Comat Technologies Private Limited
- Company type: Social enterprise
- Industry: Rural development
- Founded: 1996
- Headquarters: Bangalore, India
- Number of locations: 800 (2008)
- Area served: India
- Number of employees: over 3000
- Website: comat.com

= Comat Technologies =

Comat is an Indian social enterprise specializing in the delivery of information based services to rural citizens in India. It was founded in 1996 and currently has over 1500 rural centers from which it serves over 75,000 citizens each day. In June 2011, Comat was acquired by Glodyn Technoserve, an IT services company headquartered in Mumbai, India. The company's prior investors included Omidyar Network, Avigo Capital and Elevar Equity.

==Services==
Comat has been involved in several projects that have eased people's access to essential information based services, especially in the State of Karnataka. The Company provides Government, Education and Financial Services to rural citizens through 1500 Rural Business Centers set up as part of Project Nemmadi, an expansion of the Rural Digital Services pilot. Comat has also been involved in the digitization of over 20 million land records (Bhoomi (software)), that has benefited over 6.7 million farmers in the State.

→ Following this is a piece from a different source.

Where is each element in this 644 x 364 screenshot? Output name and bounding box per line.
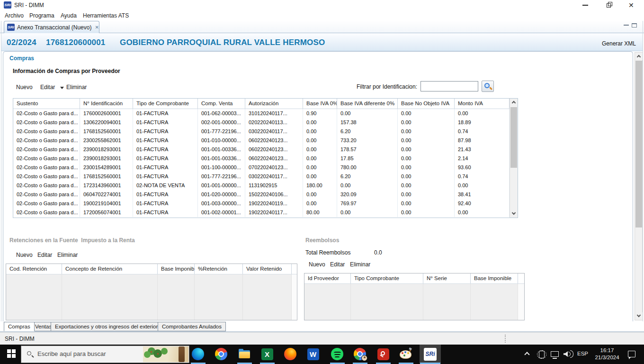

In partnership with the department of Food, Civil Supplies and Consumer Affairs, Comat has created a biometric database of over 45 million citizens living in Karnataka. This is the largest electronic citizen database in India and can act as the stepping stone for the Unique Identification Number. Comat has begun the Proof of Concept for the Unique Identification Number in two districts of Karnataka.